The utility function readstring() reads in a string up to a specified delimiter and returns the string object:

object *readstring (char delim) {
  object *obj = myalloc();
  obj->type = STRING;
  char ch = gchar();
  object *head = NULL;
  object *tail = NULL;
  int chars = 0;
  while (ch != delim) {
    if (ch == '\\') ch = gchar();
    buildstring(ch, &chars, &head, &tail);
    ch = gchar();
  }
  obj->cdr = head;
  return obj;
}

This calls buildstring() which allocates a new object for each pair of characters, and packs the characters into the cdr cell of each object:

void buildstring (char ch, int *chars, object **head, object **tail) {
  if (*chars == 0) {
    *chars = ch<<8;
    object *cell = myalloc();
    if (*head == NULL) *head = cell; else (*tail)->car = cell;
    cell->car = NULL;
    cell->integer = *chars;
    *tail = cell;
  } else {
    *chars = *chars | ch;
    (*tail)->integer = *chars;
    *chars = 0;
  }
}

Finally readstring() stores the head of the linked list of character pairs into the cdr cell of the string object.

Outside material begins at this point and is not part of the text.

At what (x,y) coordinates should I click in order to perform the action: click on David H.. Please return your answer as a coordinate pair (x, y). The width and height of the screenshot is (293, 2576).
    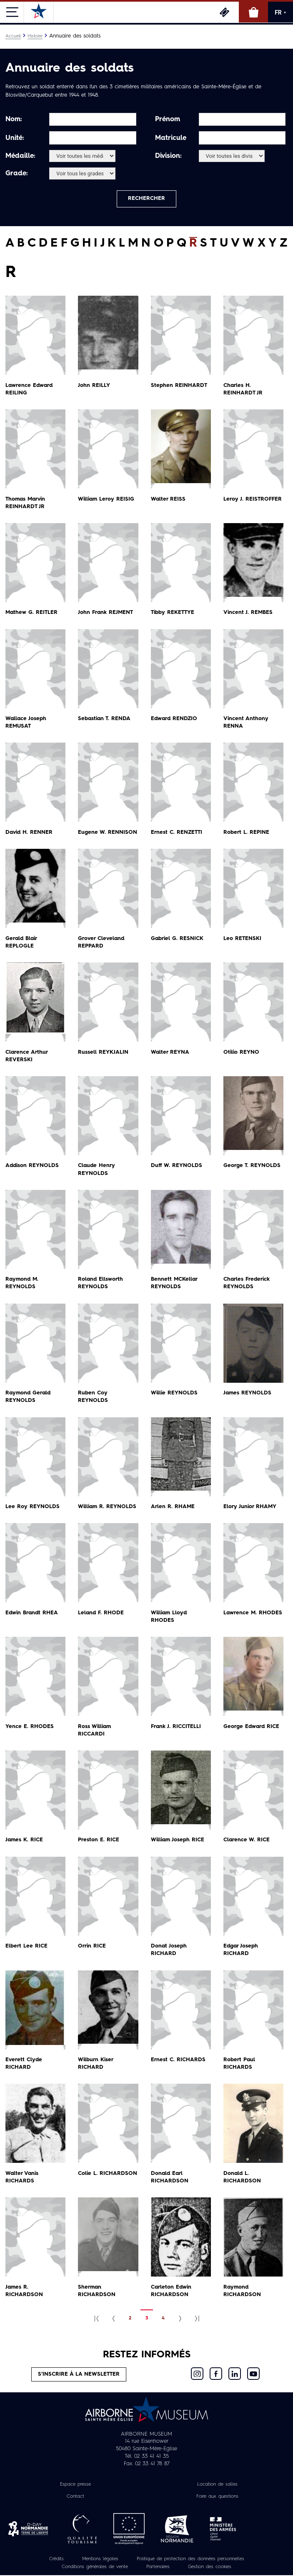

It is called by read and read-line.

Printing a string

Finally, the utility function printstring() handles the printing of a string object:

void printstring (object *form) {
  if (PrintReadably) pchar('"');
  form = cdr(form);
  while (form != NULL) {
    int chars = form->integer;
    char ch = chars>>8 & 0xFF;
    if (PrintReadably && ch == '"') pchar('\\');
    pchar(ch);
    ch = chars & 0xFF;
    if (PrintReadably && ch == '"') pchar('\\');
    if (ch) pchar(ch);
    form = car(form);
  }
  if (PrintReadably) pchar('"');
}

The global variable PrintReadably is used to determine whether the string is printed with enclosing quotation marks and escape characters, like print, or without them, like princ

String functions

Some functions have been added or extended to work with strings:

  • The function subseq returns a subsequence of a string.
  • The function concatenate joins together an arbitrary number of strings.
  • The function string= returns t if its two string arguments are equal, and nil otherwise.
  • The function stringp returns t if its argument is a string.
  • The function read-line reads in a string up to a return character.
  • The function length has been extended to return the number of non-null characters in a string.